Creating this image was the best part of my undergraduate thesis, titled Young Stellar Objects in the Carina Complex. There are better images of Carina, but I pushed the bits to make this one. The project's aim was to as many young star candidates in the Carina Complex. These objects are likely to be both periodic in visual bands and x-ray emitters. About 1 million objects identified, and roughly 5000 were both periodically varying in visual bands and x-ray emitters.
Carina is a massive star formation region 2.3 kp away in the Sagittarius Carina arm. The 5 main clusters that make up the Complex have been aged between .1 and 3 Myr.

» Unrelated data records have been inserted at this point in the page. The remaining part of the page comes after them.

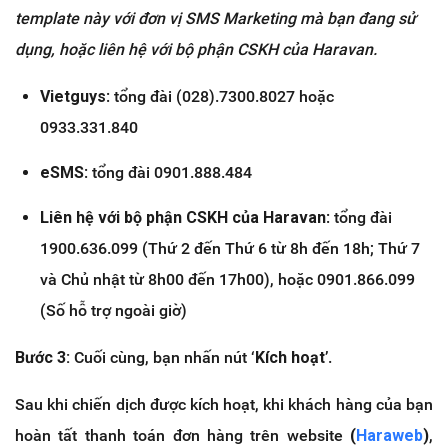
template này với đơn vị SMS Marketing mà bạn đang sử
dụng, hoặc liên hệ với bộ phận CSKH của Haravan.
Vietguys
: tổng đài (028).7300.8027 hoặc
0933.331.840
eSMS
: tổng đài 0901.888.484
Liên hệ với bộ phận CSKH của Haravan
: tổng đài
1900.636.099 (Thứ 2 đến Thứ 6 từ 8h đến 18h; Thứ 7
và Chủ nhật từ 8h00 đến 17h00), hoặc 0901.866.099
(Số hỗ trợ ngoài giờ)
Bước 3:
Cuối cùng, bạn nhấn nút ‘
Kích hoạt
’.
Sau khi chiến dịch được kích hoạt, khi khách hàng của bạn
hoàn tất thanh toán đơn hàng trên website
(
Haraweb
)
,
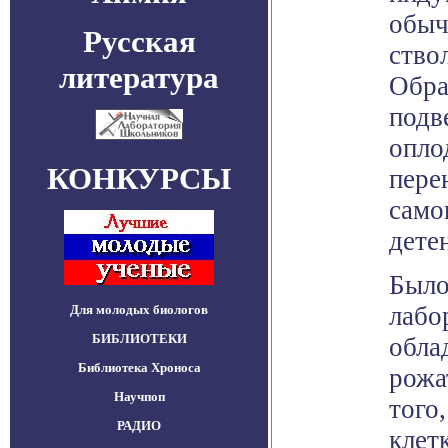
обыч
Русская
ство
литература
Обра
подв
опло
КОНКУРСЫ
пере
само
дете
Было
лабо
Для молодых биологов
БИБЛИОТЕКИ
обла
Библиотека Хроноса
рожа
Научпоп
того
РАДИО
клет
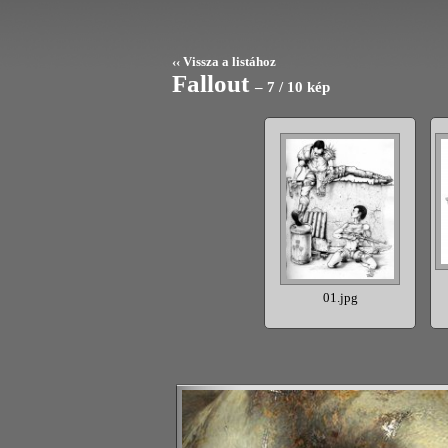
‹‹ Vissza a listához
Fallout
– 7 / 10 kép
3.jpg
02.jpg
01.jpg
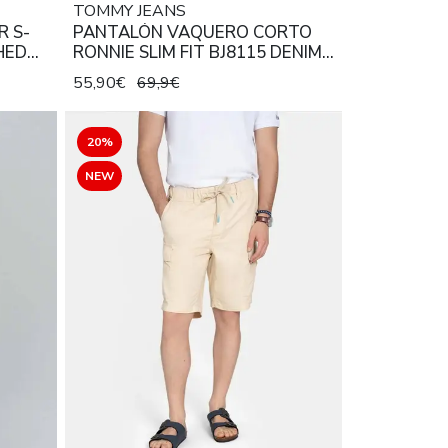
TOMMY JEANS
 S-
PANTALÓN VAQUERO CORTO
HED
RONNIE SLIM FIT BJ8115 DENIM
LOR
LIGHT
55,90€
69,9€
20%
NEW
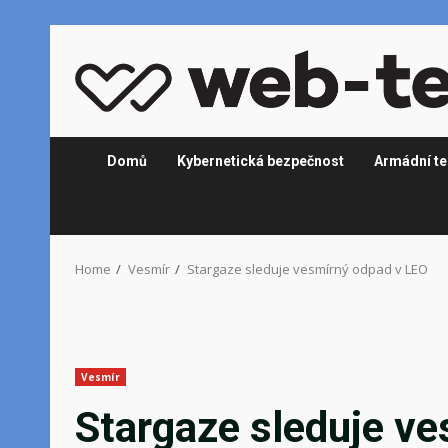
Skip
to
content
Domů
Kybernetická bezpečnost
Armádní te
Home
Vesmír
Stargaze sleduje vesmírný odpad v LEO
Vesmír
Stargaze sleduje v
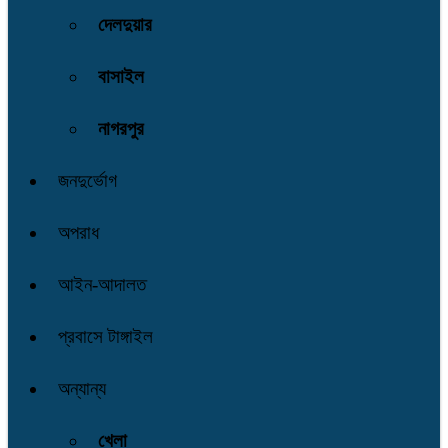
দেলদুয়ার
বাসাইল
নাগরপুর
জনদুর্ভোগ
অপরাধ
আইন-আদালত
প্রবাসে টাঙ্গাইল
অন্যান্য
খেলা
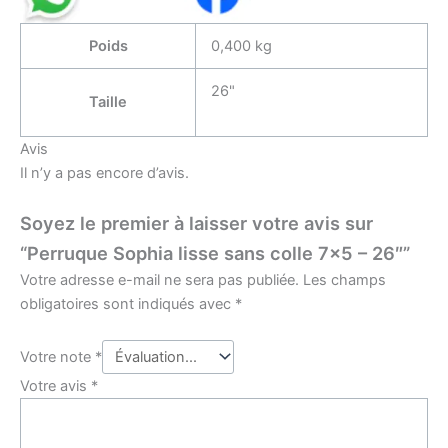
Poids
0,400 kg
26"
Taille
Avis
Il n’y a pas encore d’avis.
Soyez le premier à laisser votre avis sur
“Perruque Sophia lisse sans colle 7×5 – 26″”
Votre adresse e-mail ne sera pas publiée.
Les champs
obligatoires sont indiqués avec
*
Votre note
*
Votre avis
*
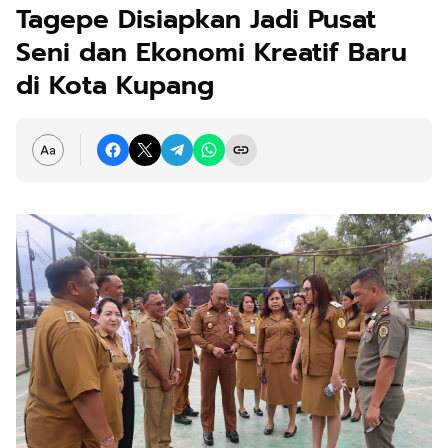
Tagepe Disiapkan Jadi Pusat
Seni dan Ekonomi Kreatif Baru
di Kota Kupang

It offers the densest stellar complex with ongoing star formation within a few kiloparsecs of the Sun and has relatively little obscuration. Carina contains at least 65 confirmed O-type stars providing significant UV radiation that powers the processes creating Carina’s various pillars and complex structures. These bright massive O stars are on the path to supernovae on short timescales relative to typical stellar evolution, and there are clues suggesting a supernova has already occurred. In the midst of this highly active and radiative region, though predominantly in the periphery of the main clusters, there is ongoing star formation and accretion out of dense molecular cloud. Overall then, Carina is a superb candidate for star forming observations because of its past and present star forming activity, vast extent, and excellent observability.
Wilson Cauley, a former graduate student for my advisor (Patrick Hartigan) made optical observations of the Carina Complex in March 2013 over the course of 4 nights using DECam, the world’s largest imager at the time with 520 megapixels, mounted to a 4-meter telescope for a 3.0 deg2 FOV. Cauley captured over 500 frames in I and R filters, as R magnitudes will show the most variability in young stars and concurrent I magnitude time-series can help with object differentiation. The image is the full stack of all 500 frames.